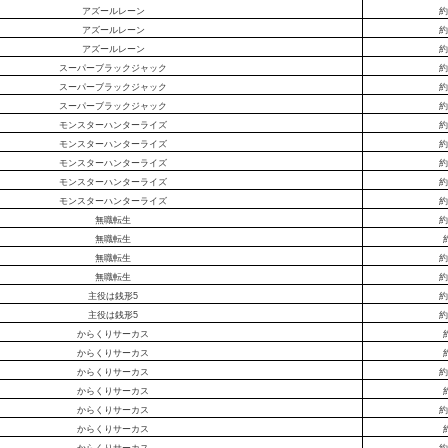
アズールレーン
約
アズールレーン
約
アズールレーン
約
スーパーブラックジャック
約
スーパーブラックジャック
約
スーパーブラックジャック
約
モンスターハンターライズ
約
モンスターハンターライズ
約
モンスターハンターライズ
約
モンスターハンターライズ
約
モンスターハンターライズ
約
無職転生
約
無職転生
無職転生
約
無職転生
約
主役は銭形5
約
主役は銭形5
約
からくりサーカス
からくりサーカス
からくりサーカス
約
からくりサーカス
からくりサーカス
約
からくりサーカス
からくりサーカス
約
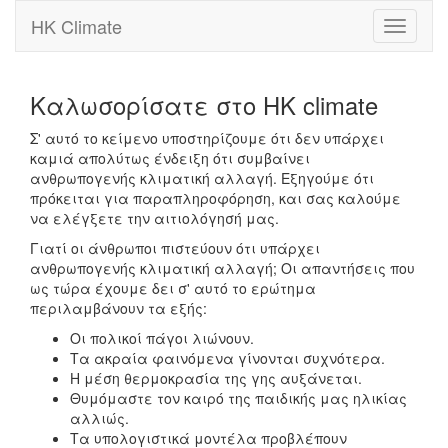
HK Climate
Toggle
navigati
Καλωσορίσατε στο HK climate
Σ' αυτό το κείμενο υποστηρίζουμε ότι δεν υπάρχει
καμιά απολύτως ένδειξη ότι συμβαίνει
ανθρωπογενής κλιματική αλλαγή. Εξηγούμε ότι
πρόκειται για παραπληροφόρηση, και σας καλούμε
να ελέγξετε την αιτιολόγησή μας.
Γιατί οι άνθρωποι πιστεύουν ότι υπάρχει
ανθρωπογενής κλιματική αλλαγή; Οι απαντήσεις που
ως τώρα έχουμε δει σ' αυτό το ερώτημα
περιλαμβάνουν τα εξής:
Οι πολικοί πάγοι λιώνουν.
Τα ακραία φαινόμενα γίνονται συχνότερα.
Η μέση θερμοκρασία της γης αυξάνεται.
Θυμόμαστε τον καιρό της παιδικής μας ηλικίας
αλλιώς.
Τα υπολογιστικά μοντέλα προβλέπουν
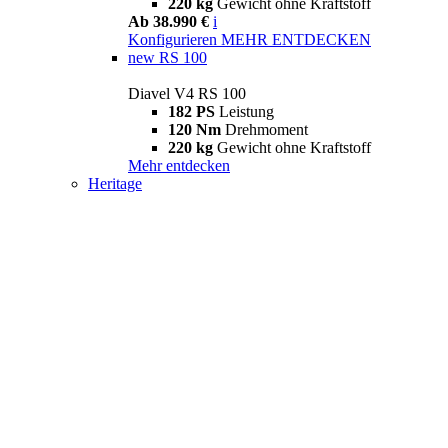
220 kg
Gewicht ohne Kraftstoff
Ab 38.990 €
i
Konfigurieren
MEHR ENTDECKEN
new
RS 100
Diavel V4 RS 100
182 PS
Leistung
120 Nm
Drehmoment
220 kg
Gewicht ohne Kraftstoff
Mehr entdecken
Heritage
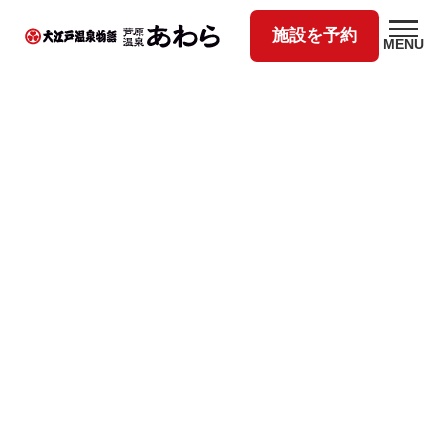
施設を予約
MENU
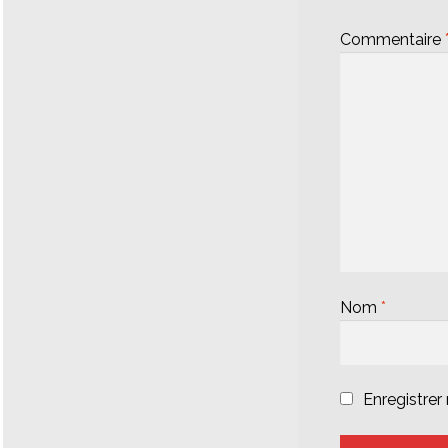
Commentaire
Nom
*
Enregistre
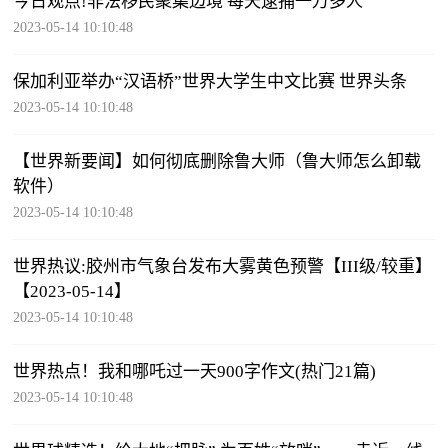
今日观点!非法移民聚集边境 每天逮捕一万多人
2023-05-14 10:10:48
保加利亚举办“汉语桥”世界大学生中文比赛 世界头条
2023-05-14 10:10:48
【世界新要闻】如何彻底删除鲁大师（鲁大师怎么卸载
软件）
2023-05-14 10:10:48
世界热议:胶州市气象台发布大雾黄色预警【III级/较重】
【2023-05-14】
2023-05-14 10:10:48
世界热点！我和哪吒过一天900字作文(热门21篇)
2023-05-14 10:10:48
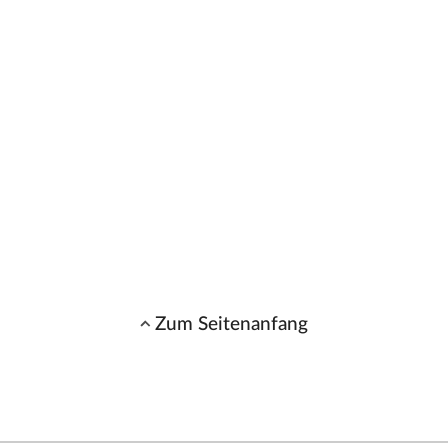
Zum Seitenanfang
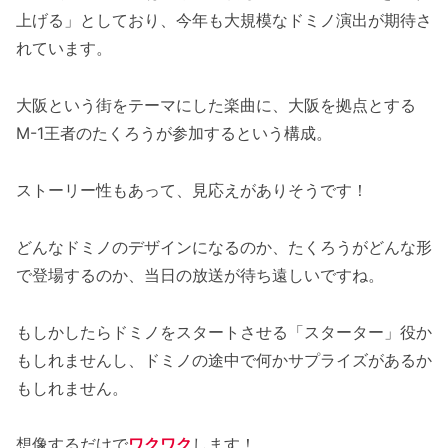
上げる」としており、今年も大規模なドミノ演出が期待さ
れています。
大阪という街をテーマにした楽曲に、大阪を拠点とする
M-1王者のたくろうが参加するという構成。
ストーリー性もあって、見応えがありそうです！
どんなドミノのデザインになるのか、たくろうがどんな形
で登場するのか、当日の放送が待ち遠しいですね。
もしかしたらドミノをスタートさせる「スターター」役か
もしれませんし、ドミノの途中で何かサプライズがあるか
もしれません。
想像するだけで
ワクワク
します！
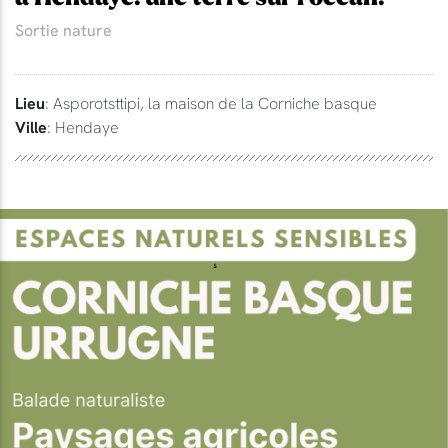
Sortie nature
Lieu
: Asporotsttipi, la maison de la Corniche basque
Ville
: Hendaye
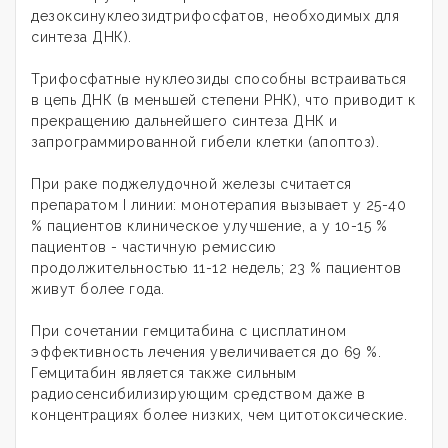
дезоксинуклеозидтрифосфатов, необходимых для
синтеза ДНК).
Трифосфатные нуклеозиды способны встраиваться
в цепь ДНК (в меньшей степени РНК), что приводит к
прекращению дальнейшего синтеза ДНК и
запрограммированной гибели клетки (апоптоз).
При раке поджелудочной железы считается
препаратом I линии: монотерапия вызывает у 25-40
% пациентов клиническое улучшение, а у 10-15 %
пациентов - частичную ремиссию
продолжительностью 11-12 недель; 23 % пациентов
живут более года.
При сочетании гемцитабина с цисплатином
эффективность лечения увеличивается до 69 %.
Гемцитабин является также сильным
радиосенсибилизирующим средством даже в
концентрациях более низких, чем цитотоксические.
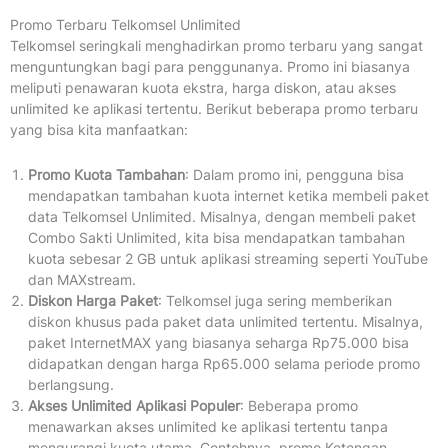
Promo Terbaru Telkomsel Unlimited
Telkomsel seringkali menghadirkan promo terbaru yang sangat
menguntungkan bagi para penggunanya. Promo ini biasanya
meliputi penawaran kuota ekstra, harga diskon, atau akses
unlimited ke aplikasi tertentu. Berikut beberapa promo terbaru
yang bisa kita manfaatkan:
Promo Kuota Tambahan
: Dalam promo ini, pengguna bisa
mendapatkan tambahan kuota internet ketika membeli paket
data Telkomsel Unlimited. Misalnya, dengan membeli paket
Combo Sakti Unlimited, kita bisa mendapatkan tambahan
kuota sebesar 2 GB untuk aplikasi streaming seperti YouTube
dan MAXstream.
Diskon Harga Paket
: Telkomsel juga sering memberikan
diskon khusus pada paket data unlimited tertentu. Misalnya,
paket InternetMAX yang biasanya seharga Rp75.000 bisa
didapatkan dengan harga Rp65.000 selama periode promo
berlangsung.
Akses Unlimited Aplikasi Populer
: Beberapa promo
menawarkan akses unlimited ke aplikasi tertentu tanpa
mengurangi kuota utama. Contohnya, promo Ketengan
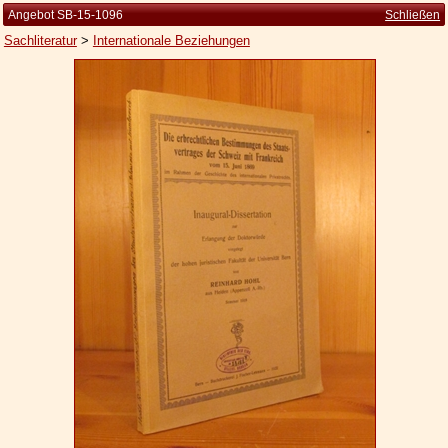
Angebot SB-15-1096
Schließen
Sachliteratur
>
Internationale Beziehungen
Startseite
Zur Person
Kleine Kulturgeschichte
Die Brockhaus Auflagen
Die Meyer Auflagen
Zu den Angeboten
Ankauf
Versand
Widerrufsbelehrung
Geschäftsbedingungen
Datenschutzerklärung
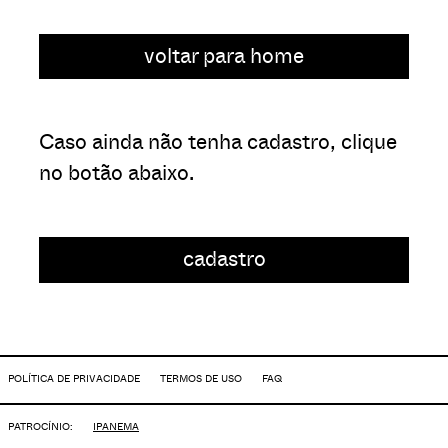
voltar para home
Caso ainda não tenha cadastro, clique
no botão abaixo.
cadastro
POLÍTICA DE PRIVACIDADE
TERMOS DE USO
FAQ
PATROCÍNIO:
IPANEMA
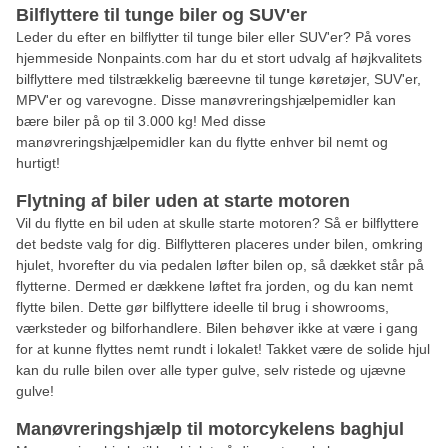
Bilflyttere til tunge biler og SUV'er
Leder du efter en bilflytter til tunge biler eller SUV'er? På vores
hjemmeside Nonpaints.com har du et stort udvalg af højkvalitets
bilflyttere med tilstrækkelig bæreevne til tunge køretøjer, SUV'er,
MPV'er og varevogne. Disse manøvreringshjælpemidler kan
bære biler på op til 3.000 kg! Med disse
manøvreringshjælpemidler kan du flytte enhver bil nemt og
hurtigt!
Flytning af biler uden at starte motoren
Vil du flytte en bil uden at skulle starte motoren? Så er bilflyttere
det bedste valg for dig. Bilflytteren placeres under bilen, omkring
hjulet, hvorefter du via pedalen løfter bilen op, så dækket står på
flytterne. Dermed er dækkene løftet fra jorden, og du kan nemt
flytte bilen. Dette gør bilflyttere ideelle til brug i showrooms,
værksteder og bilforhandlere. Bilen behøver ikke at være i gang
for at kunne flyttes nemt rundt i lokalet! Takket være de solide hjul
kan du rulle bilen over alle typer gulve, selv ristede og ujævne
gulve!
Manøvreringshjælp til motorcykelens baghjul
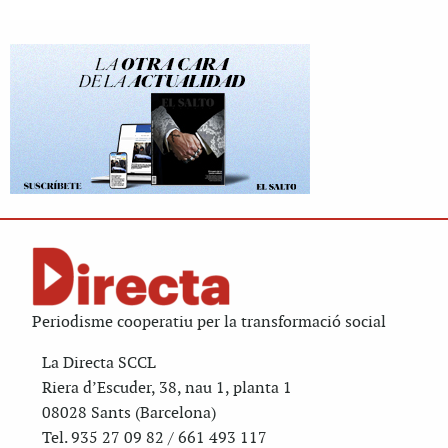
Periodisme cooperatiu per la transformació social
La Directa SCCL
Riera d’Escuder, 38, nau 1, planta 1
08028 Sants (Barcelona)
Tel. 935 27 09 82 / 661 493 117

------------------------------

Gather all lines from the listing above in which "синтеза" occurs.

▸ Expected answer:
синтеза ДНК).
прекращению дальнейшего синтеза ДНК и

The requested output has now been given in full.